6. Vamos haciendo camino entre gozos y dolor. Mira al pueblo en aflicción, Samaritano Divino, y que tu aceite y tu vino hagan fecunda la cruz. Milagroso buen Jesús Sálvenos tu Santa Cruz, Bondadoso buen Jesús, Eres vida, gozo y luz.
7. Oh profeta de la vida, pregonero de la paz, concédenos superar la violencia fratricida. Cambia, Señor, las heridas en justicia y rectitud.

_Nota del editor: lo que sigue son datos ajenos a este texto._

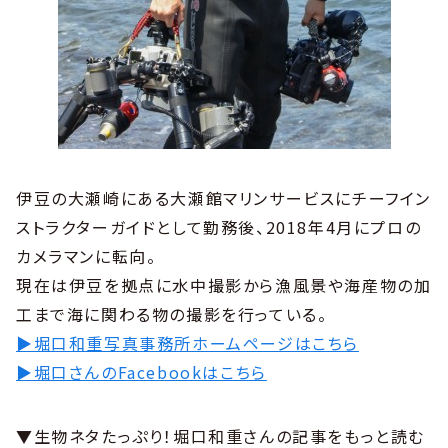
伊豆の大瀬崎にある大瀬館マリンサービスにチーフイン
ストラクターガイドとして勤務後、2018年4月にプロの
カメラマンに転向。
現在は伊豆を拠点に水中撮影から漁風景や海産物の加
工まで海に関わる物の撮影を行っている。
▶堀口和重写真事務所ホームページはこちら
▶堀口さんのFacebookはこちら
▼生物ネタたっぷり！堀口和重さんの記事をもっと読む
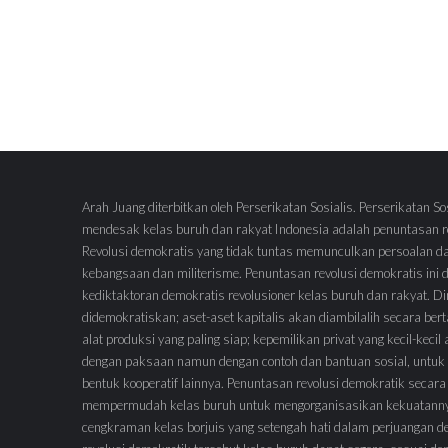
Arah Juang diterbitkan oleh Perserikatan Sosialis. Perserikatan So
mendesak kelas buruh dan rakyat Indonesia adalah penuntasan re
Revolusi demokratis yang tidak tuntas memunculkan persoalan d
kebangsaan dan militerisme. Penuntasan revolusi demokratis ini
kediktaktoran demokratis revolusioner kelas buruh dan rakyat.
didemokratiskan; aset-aset kapitalis akan diambilalih secara ber
alat produksi yang paling siap; kepemilikan privat yang kecil-keci
dengan paksaan namun dengan contoh dan bantuan sosial, untuk 
bentuk kooperatif lainnya. Penuntasan revolusi demokratik secara
mempermudah kelas buruh untuk mengorganisasikan kekuatann
cengkraman kelas borjuis yang setengah hati dalam perjuangan 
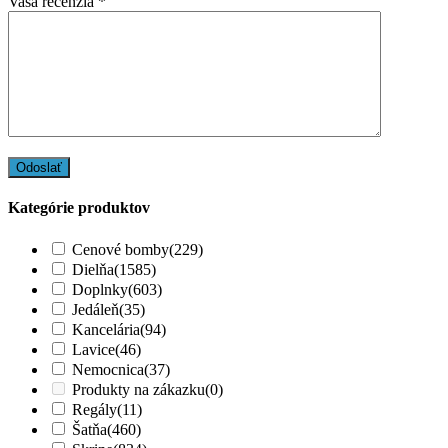
Vaša recenzia
*
Kategórie produktov
Cenové bomby
(229)
Dielňa
(1585)
Doplnky
(603)
Jedáleň
(35)
Kancelária
(94)
Lavice
(46)
Nemocnica
(37)
Produkty na zákazku
(0)
Regály
(11)
Šatňa
(460)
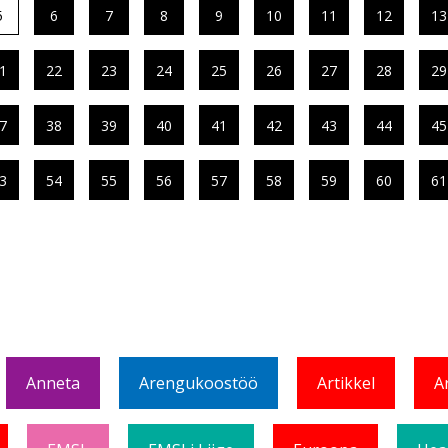
5
6
7
8
9
10
11
12
13
1
22
23
24
25
26
27
28
29
7
38
39
40
41
42
43
44
45
3
54
55
56
57
58
59
60
61
Anneta
Arengukoostöö
Artikkel
A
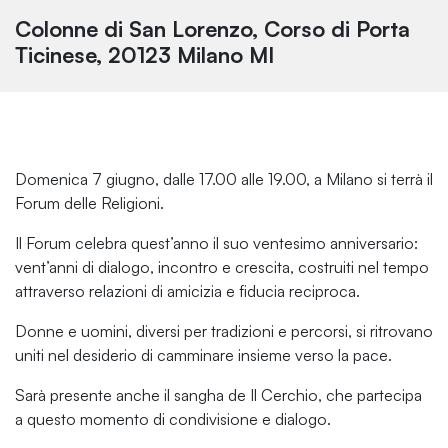
Colonne di San Lorenzo, Corso di Porta
Ticinese, 20123 Milano MI
Domenica 7 giugno, dalle 17.00 alle 19.00, a Milano si terrà il
Forum delle Religioni.
Il Forum celebra quest’anno il suo ventesimo anniversario:
vent’anni di dialogo, incontro e crescita, costruiti nel tempo
attraverso relazioni di amicizia e fiducia reciproca.
Donne e uomini, diversi per tradizioni e percorsi, si ritrovano
uniti nel desiderio di camminare insieme verso la pace.
Sarà presente anche il
sangha
de Il Cerchio, che partecipa
a questo momento di condivisione e dialogo.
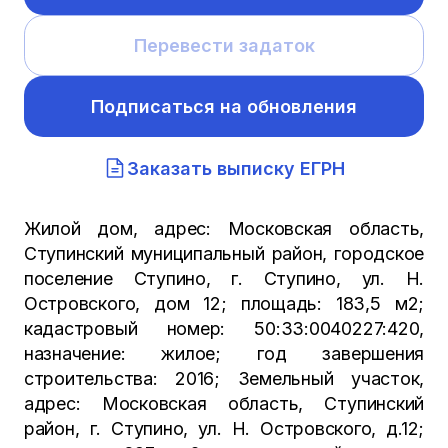
Перевести задаток
Подписаться на обновления
Заказать выписку ЕГРН
Жилой дом, адрес: Московская область,
Ступинский муниципальный район, городское
поселение Ступино, г. Ступино, ул. Н.
Островского, дом 12; площадь: 183,5 м2;
кадастровый номер: 50:33:0040227:420,
назначение: жилое; год завершения
строительства: 2016; Земельный участок,
адрес: Московская область, Ступинский
район, г. Ступино, ул. Н. Островского, д.12;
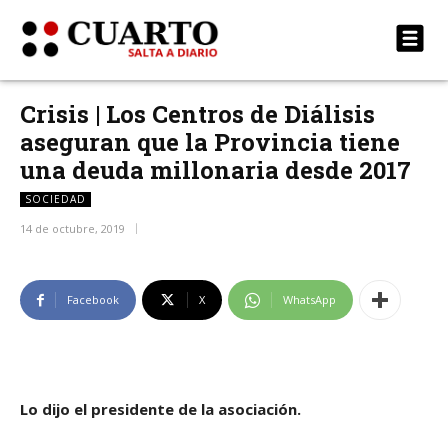
Crisis | Los Centros de Diálisis
aseguran que la Provincia tiene
una deuda millonaria desde 2017
SOCIEDAD
14 de octubre, 2019
Facebook
X
WhatsApp
Lo dijo el presidente de la asociación.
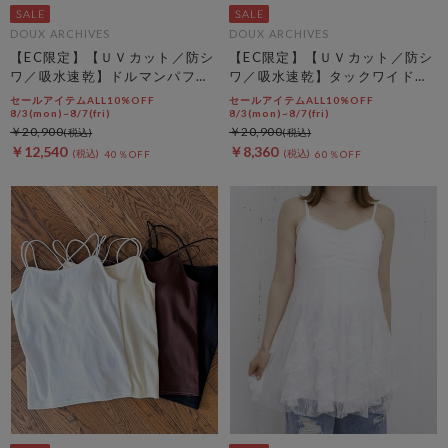
DOUX ARCHIVES
DOUX ARCHIVES
【EC限定】【ＵＶカット／防シ
【EC限定】【ＵＶカット／防シ
ワ／吸水速乾】ドルマンパフジ
ワ／吸水速乾】タックワイドカ
ャケット
ーゴパンツ
セールアイテムALL10%OFF
セールアイテムALL10%OFF
8/3(mon)~8/7(fri)
8/3(mon)~8/7(fri)
￥20,900
￥20,900
￥12,540
￥8,360
40％OFF
60％OFF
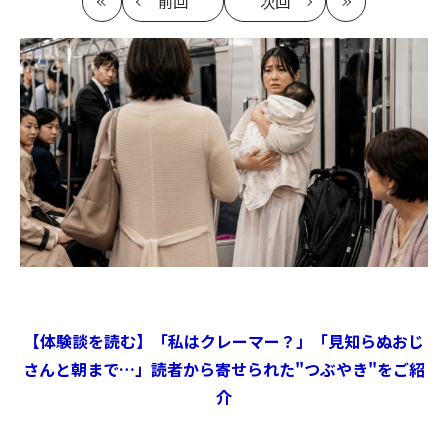
前回
次回
最
の
の
最
初
記
記
新
事
事
へ
へ
【体験談を読む】「私はクレーマー？」「見知らぬおじ
さんと朝まで…」読者から寄せられた"つぶやき"をご紹
介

Milagroso buen Jesús Sálvenos tu Santa Cruz, Bondadoso buen Jesús, Eres vida, gozo y luz.
Oración final para todos los días
Dios Padre misericordioso, tu gloria llena el universo y toda la creación proclama tu sabiduría. Pero has querido hacerte el encontradizo en nuestro camino para demostrarnos tu amor y el deseo que tienes de salvarnos.
Con el pueblo de Israel te encontrabas en la tienda del tabernáculo y, más tarde, en el esplendor del templo de Jerusalén. Y al llegar la plenitud de los tiempos te hiciste
totalmente cercano enviándonos a tu Hijo como Redentor. Él es el nuevo templo, el lugar de encuentro entre lo humano y lo divino.
Hemos venido hasta este sitio para responder a la invitación que tu Hijo nos ha hecho:
Vengan a mí todos los que están cansados y agobiados, que yo los aliviaré de sus cargas. Porque sólo Él es la palabra de vida eterna y sólo Él puede dar respuesta a las preguntas angustiosas de la existencia.
Padre de bondad, concédenos la gracia de que esta visita sea para nosotros fuente de gozo y de vida nueva. Que
encontremos alguien que nos diga: En el nombre de Jesucristo, levántate y anda y nos podamos alzar de nuestra opresión y de nuestras tristezas. Y entremos en tu templo alabando tu ternura para con los humildes.
Envíanos la fuerza de tu Espíritu para renovarnos interiormente con tu perdón y ser como piedras vivas del templo de tu Iglesia.
María, madre de Jesús y madre nuestra, acompáñanos en nuestra oración. Amén
Bendición
PADRE NUESTRO QUE ESTÁS EN LOS CIELOS…
DIOS TE SALVE, MARÍA, LLENA ERES DE GRACIA…
GLORIA AL PADRE Y AL HIJO Y AL ESPÍRITU…
Que la gracia y la bendición del Señor de los Milagros esté con cada uno de nosotros. La paz de su semblante nos tranquilice.
Los méritos de su cruz nos defiendan.
El amor de su corazón nos inflame. Los sufrimientos de su Pasión nos consuelen. El resplandor de sus llagas ilumine cada una de nuestras palabras y acciones. Y sus brazos amorosos nos acojan algún día en la gloria eterna del cielo.
Y la bendición de Dios todo poderos: Padre, Hijo y Espíritu Santo, descienda sobre nosotros y permanezca para siempre.